C.B.S. reports grants to UCSD from American College of Radiology, GE, Siemens, Philips, Bayer, Foundation of NIH, Gilead, and Pfizer; personal consultation fees from Blade, Boehringer, and Epigenomics; consultation under the auspices of the University to AMRA, BMS, Exact Sciences, GE Digital, IBM-Watson, and Pfizer; laboratory service agreements to UCSD from Enanta, Gilead, ICON, Intercept, NuSirt, Shire, Synageva, and Takeda; royalties from Wolters Kluwer for educational material outside the submitted work; honoraria to the UCSD from Medscape for educational material outside the submitted work; pending position as Chief Medical Officer for Livivos; ownership of stock options in Livivos; and unpaid position in advisory board to Quantix Bio.

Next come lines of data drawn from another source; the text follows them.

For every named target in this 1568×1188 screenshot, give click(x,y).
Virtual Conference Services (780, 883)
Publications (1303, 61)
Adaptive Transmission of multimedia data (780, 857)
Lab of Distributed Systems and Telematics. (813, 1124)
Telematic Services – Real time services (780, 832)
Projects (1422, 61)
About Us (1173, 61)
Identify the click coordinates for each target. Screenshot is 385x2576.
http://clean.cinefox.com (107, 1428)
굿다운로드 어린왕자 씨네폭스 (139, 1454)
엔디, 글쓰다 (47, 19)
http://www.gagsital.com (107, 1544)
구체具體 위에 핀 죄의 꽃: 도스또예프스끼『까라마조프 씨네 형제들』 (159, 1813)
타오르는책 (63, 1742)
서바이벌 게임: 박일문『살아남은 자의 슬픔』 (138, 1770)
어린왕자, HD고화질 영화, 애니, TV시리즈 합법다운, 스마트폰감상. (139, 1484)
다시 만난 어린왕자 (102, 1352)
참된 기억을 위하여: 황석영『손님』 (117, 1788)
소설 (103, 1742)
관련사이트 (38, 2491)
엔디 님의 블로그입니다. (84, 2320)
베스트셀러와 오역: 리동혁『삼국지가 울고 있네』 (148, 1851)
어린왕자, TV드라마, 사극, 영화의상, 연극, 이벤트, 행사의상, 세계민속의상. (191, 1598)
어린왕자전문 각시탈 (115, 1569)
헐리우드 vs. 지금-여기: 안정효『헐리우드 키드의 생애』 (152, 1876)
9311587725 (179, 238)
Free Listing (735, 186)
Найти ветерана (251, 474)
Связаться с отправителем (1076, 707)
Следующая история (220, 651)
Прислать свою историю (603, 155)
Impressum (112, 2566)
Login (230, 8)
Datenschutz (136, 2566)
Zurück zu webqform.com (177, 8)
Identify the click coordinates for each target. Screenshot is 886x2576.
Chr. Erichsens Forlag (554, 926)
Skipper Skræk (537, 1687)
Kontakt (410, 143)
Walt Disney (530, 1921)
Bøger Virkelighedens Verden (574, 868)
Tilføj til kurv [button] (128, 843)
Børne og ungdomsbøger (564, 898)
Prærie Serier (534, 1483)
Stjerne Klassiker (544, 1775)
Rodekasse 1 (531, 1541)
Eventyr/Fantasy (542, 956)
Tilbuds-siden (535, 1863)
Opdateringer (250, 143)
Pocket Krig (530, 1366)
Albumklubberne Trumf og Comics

M.S.M. reports personal consultation fees from Alimentiv, Arrowhead, Glympse, Kowa, Median, and Novo Nordisk; laboratory services agreement through UCSD from Alexion, Astra Zeneca, Bristol-Myers Squibb, Celgene, Enanta, Galmed, Genzyme, Gilead, Intercept, Ionis, Janssen, NuSirt, Organovo, Pfizer, Roche, Sanofi, Shire, Synageva, Takeda, and Quantix Bio; grants to UCSD from Guerbet and Pfizer; personal fees from Livivos and Pfizer, outside the submitted work.

J.B.S. reports grants to UCSD from Intercept, Genfit, and Seraphina, outside the submitted work. All other authors have no conflicts of interest relevant to this article to disclose.

Funding Information

Supported by the National Institutes of Health Grants R56DK090350, UL1TR000100, UL1TR001442, and 1TL1TR001443. The funders did not participate in the conduct of the study; collection, management, analysis, and interpretation of the data; and preparation of the article.